- Type: Semi-automatic rifle Automatic rifle
- Place of origin: United States

Service history
- Used by: (testing and field trials) United States Army United States Marine Corps

Production history
- Designer: Jonathan E. Browning
- Designed: 1939-1945
- Manufacturer: Winchester Repeating Arms

Specifications
- Cartridge: .30-06 Springfield
- Action: Short-stroke piston

= Winchester model 30 =

The Winchester Model 30 was an experimental self-loading rifle offered to the United States War Department as an alternative to the M1 Garand. Winchester Repeating Arms modified the design to a selective fire Winchester Automatic Rifle after military field trials favored the Garand. Development had not progressed beyond limited-production prototypes when official interest faded at the end of World War II.

==History==
Soon after adoption of the Garand, the Ordnance Department hired Winchester to evaluate the new M1 rifle. Winchester engineers believed the Garand required unnecessarily expensive manufacturing procedures which would make it impractical for mass production in times of emergency.
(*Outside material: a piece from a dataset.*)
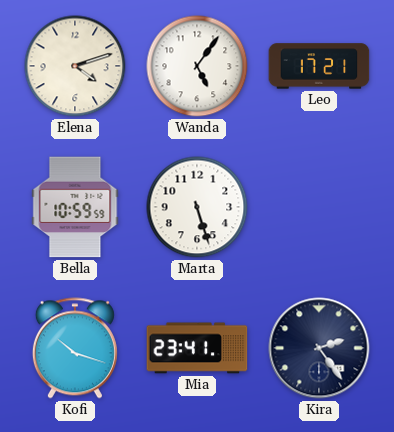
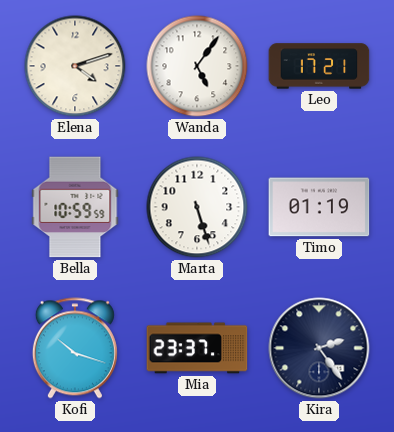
Timo: none -> 01:19
Mia: 23:41 -> 23:37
Winchester then acquired production rights to a self-loading .30-06 Springfield rifle designed by John Browning's half-brother Jonathan E. Browning. Following the designer's death in 1939, Winchester modified the design to use David Marshall Williams' short-stroke piston later successful in the M1 carbine. The Ordnance Department tested the initial model G30 prototype at Aberdeen Proving Ground in September 1940.

===G30M===
The United States Marine Corps tested an improved prototype model G30M in comparison to the Garand and the M1941 Johnson rifle using the M1903 Springfield rifle as a control. The Marines evaluated the Winchester model G30M as the least satisfactory of the four rifles tested.

===G30R===
As the M1 carbine was entering production, Winchester provided Aberdeen Proving Grounds with an improved prototype model G30R reflecting short-stroke piston knowledge gained from the successful M1 carbine program. The model G30R was provided with detachable box magazines with capacities of 5, 10, 20 or 30 cartridges. The Ordnance Department designated the model G30R as the T10E1; but found it less satisfactory than the Garand.

===Winchester Automatic Rifle===
Since the Garand had demonstrated effectiveness as an infantry rifle in combat, the Ordnance Department suggested Winchester revise the design again to include a bipod and selective fire capability as a possible alternative to the M1918 Browning Automatic Rifle (BAR). The Winchester Automatic Rifle (WAR) tested by the Ordnance Department in December 1944 was several pounds lighter than the BAR. Ten more WARs were tested during the summer of 1945 by the Army Infantry Board and by the Marine Corps Equipment Board; but interest in the project ended upon conclusion of Second World War hostilities.